1. Use a tripod
The most common reason for blurred or soft images is camera shake. No human can hand-hold a camera perfectly still. If you are using a very short shutter speed it won't matter, but if you are using slower speeds (even 1/60th or so), you will see a huge improvement if you take your hands off the camera at the point the shutter fires.
- use a tripod (or a pile of books, or a beanbag - anything to hold the camera steady)
- use a cable release or self timer
- if you are shooting macro, use the mirror lock up as well to minimise in-camera vibrations
2. Depth of field
Invest a weekend to really understand how aperture controls depth of field, and how depth of field in turn controls which section of your image is sharply in focus. Don't forget depth of field is also affected by how close you are to your subject, and what the focal length of your lens is.
Do you need more help with this? Join my free online beginner's photography course here - we cover everything you need to know:
3. Where are you focussing?
Are you sure you are focussing on your subject? Do you know how to switch from auto focus to manual focus? If not, download your camera manual and look it up.
A more advanced technique is to utilise hyperfocal distance. Once you understand how aperture affects depth of field, you can control exactly where the depth of field falls in your image by changing the focus spot. This article from amateur photographer magazine has a comprehensive description of how to try this technique.
4. Keep your ISO low
Higher ISOs will result in softer images, with digital noise artefacts becoming visible. If you use Auto ISO you can probably limit the upper ISO if this is important to you.
5. Clean your lens
Use a dedicated, clean lens cloth for this, or specialist lens wipes. Check and clean your lenses before each shoot.
6. Test your lens for sweet spot, or get a more expensive lens
Each lens has an aperture at which it shoots at optimum clarity - the so-called "sweet spot". You can look these up online, or run your own tests. Shoot the same subject at all your apertures, and examine them closely at 100% magnification. You can download test cards for this, if you want to be very precise. If you don't need to know exactly, f8 is probably your sweet spot. You should avoid shooting at the extreme apertures (widest and smallest), and understand that you'll get the sharpest images away from the extremes.

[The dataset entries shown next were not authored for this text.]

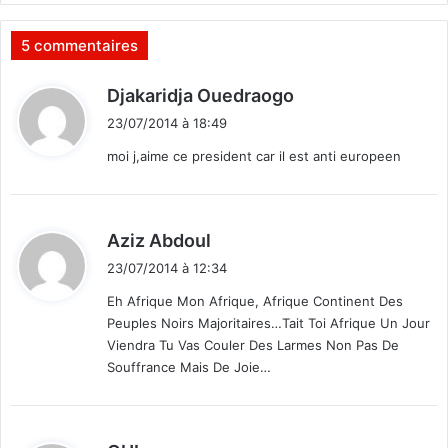
r
l
'
5 commentaires
i
n
d
Djakaridja Ouedraogo
s
i
é
23/07/2014 à 18:49
t
c
moi j,aime ce president car il est anti europeen
u
r
:
i
t
d
Aziz Abdoul
é
i
23/07/2014 à 12:34
t
Eh Afrique Mon Afrique, Afrique Continent Des
Peuples Noirs Majoritaires…Tait Toi Afrique Un Jour
:
Viendra Tu Vas Couler Des Larmes Non Pas De
Souffrance Mais De Joie…
d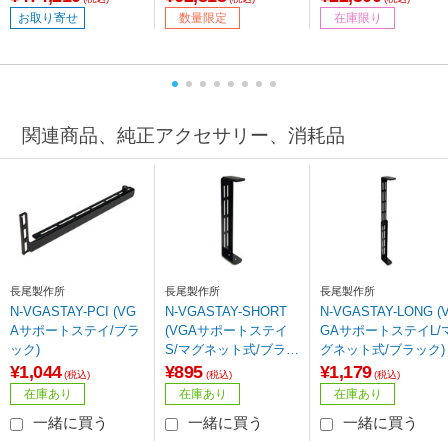
年］ 【基本設置料金セ
お取り寄せ
数量限定
在庫限り
ット】
関連商品、純正アクセサリー、消耗品
長尾製作所
長尾製作所
長尾製作所
N-VGASTAY-PCI (VG
N-VGASTAY-SHORT
N-VGASTAY-LONG (
Aサポートステイ/ブラ
(VGAサポートステイ
GAサポートステイL/
ック)
S/マグネット式/ブラッ
グネット式/ブラック)
ク
¥1,044
¥895
¥1,179
(税込)
(税込)
(税込)
在庫あり
在庫あり
在庫あり
一緒に買う
一緒に買う
一緒に買う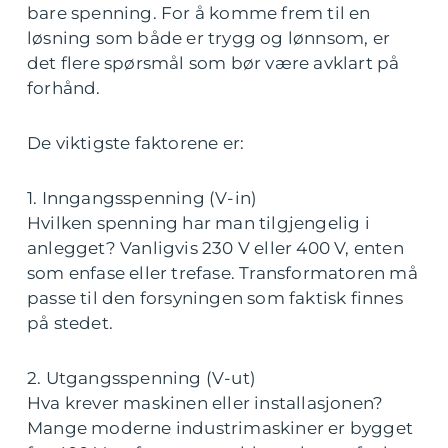
bare spenning. For å komme frem til en
løsning som både er trygg og lønnsom, er
det flere spørsmål som bør være avklart på
forhånd.
De viktigste faktorene er:
1. Inngangsspenning (V-in)
Hvilken spenning har man tilgjengelig i
anlegget? Vanligvis 230 V eller 400 V, enten
som enfase eller trefase. Transformatoren må
passe til den forsyningen som faktisk finnes
på stedet.
2. Utgangsspenning (V-ut)
Hva krever maskinen eller installasjonen?
Mange moderne industrimaskiner er bygget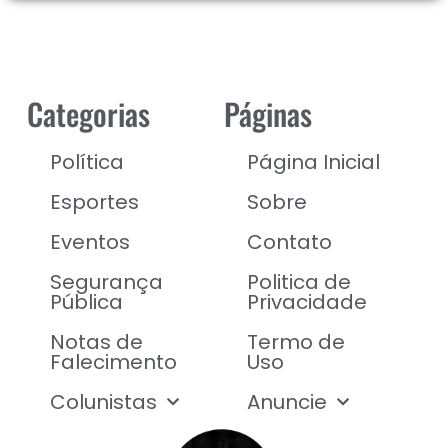
Categorias
Páginas
Política
Página Inicial
Esportes
Sobre
Eventos
Contato
Segurança
Politica de
Pública
Privacidade
Notas de
Termo de
Falecimento
Uso
Colunistas
Anuncie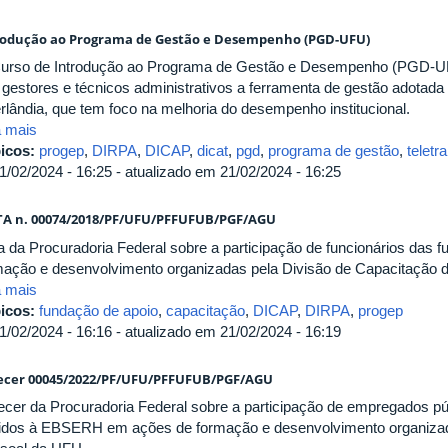
rodução ao Programa de Gestão e Desempenho (PGD-UFU)
urso de Introdução ao Programa de Gestão e Desempenho (PGD-UF
 gestores e técnicos administrativos a ferramenta de gestão adotada
rlândia, que tem foco na melhoria do desempenho institucional.
a mais
icos:
progep
,
DIRPA
,
DICAP
,
dicat
,
pgd
,
programa de gestão
,
teletr
1/02/2024 - 16:25 - atualizado em 21/02/2024 - 16:25
A n. 00074/2018/PF/UFU/PFFUFUB/PGF/AGU
a da Procuradoria Federal sobre a participação de funcionários das 
mação e desenvolvimento organizadas pela Divisão de Capacitação 
a mais
icos:
fundação de apoio
,
capacitação
,
DICAP
,
DIRPA
,
progep
1/02/2024 - 16:16 - atualizado em 21/02/2024 - 16:19
ecer 00045/2022/PF/UFU/PFFUFUB/PGF/AGU
ecer da Procuradoria Federal sobre a participação de empregados 
idos à EBSERH em ações de formação e desenvolvimento organizad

There's no denying that more expensive lenses have higher quality glass, and less elements, both of which will give sharper images, all other things being equal. Prime lenses generally give sharper images for the same reason - less glass and less moving parts.
7. sharpen in post processing
If you have Lightroom or Photoshop, learn to sharpen effectively. In Lightroom especially, hold down the option/alt key while you drag the sliders, to preview the areas being sharpened. More details here: Capture sharpening in Lightroom. Always work at 100% when you sharpen images, and never work on the original. The amount of sharpening needed depends on the output (print/screen). It's easy to overdo sharpening, so always step away from the screen and come back after a break to see the finished image.
The header image for this blog post was my shot that was shortlisted in the International Garden Photographer of the Year award. I didn't have a tripod, so I rested my camera on the low fence that surrounds the lily pool at Kew gardens. It was important to keep the ISO low, but I also needed front-to-back sharpness, so I did need to use the hyperfocal distance technique to maximise the available depth of field. It was shot with a very high-quality lens (the Canon 11-24mm f4) but on a medium quality camera (the Canon 6D).
The critical part of the whole process was in the editing - it took about a day in total of comparing and contrasting different edits until I got the finished image. A combination of selective sharpening and the clarity slider was used.